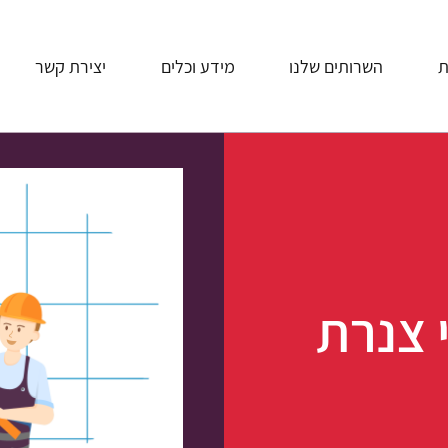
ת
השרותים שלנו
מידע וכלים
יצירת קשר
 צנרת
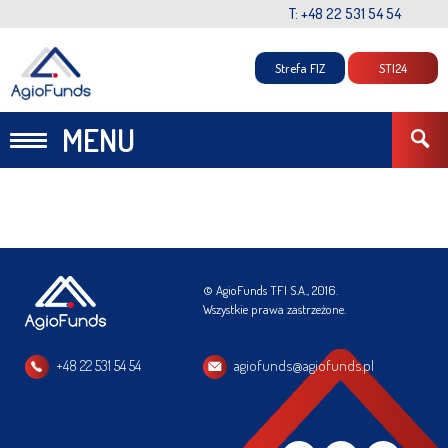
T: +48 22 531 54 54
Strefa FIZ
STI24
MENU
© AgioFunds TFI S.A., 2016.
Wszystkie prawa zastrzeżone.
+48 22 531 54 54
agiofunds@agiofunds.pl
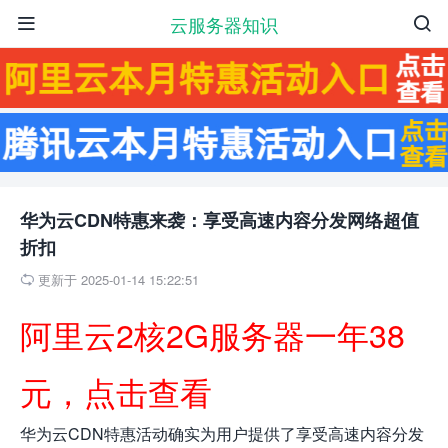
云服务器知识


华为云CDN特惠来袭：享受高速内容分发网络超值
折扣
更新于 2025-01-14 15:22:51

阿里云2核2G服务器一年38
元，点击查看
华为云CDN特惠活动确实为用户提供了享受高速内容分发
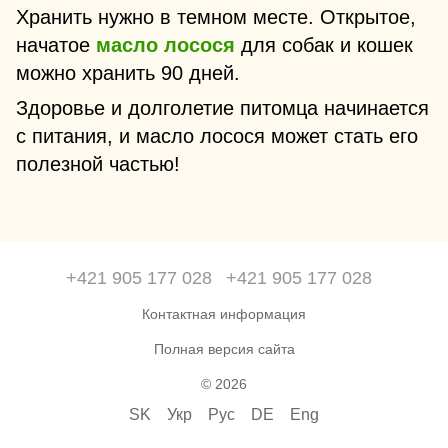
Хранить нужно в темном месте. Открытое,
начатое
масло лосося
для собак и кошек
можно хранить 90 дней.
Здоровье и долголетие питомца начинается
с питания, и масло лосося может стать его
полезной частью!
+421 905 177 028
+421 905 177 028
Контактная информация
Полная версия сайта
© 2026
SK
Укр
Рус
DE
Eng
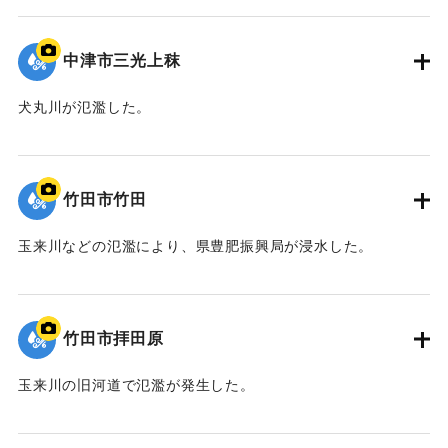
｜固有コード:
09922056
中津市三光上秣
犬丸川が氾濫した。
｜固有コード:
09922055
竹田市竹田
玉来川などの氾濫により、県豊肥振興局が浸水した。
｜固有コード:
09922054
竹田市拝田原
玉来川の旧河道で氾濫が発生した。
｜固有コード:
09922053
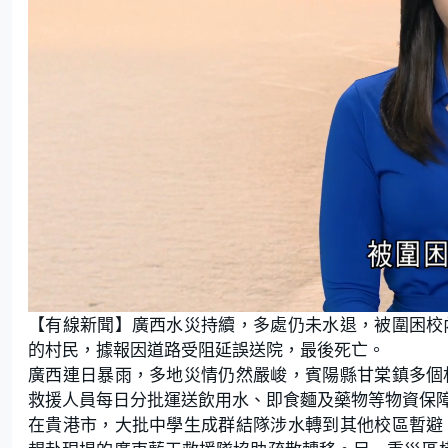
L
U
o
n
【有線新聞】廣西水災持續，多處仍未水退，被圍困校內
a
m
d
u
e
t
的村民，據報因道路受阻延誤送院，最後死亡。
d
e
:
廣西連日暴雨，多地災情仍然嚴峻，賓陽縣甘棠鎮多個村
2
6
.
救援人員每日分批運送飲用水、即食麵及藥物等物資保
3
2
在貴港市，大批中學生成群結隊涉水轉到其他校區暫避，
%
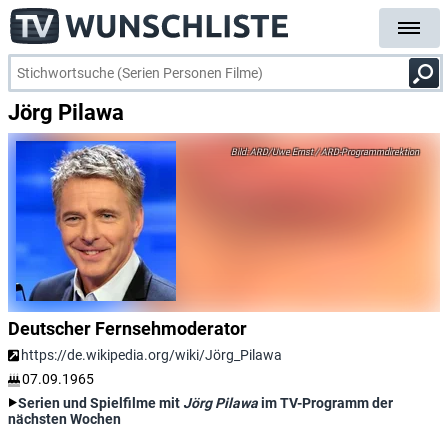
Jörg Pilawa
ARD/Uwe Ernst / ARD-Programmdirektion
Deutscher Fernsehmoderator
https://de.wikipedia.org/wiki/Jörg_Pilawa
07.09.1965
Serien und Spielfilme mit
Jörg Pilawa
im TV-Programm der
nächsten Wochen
--- --- ---
**Directions**
Among the lines above, find those with the word "лосося" and list them.

**Task solution**
масло лосося
с питания, и масло лосося может стать его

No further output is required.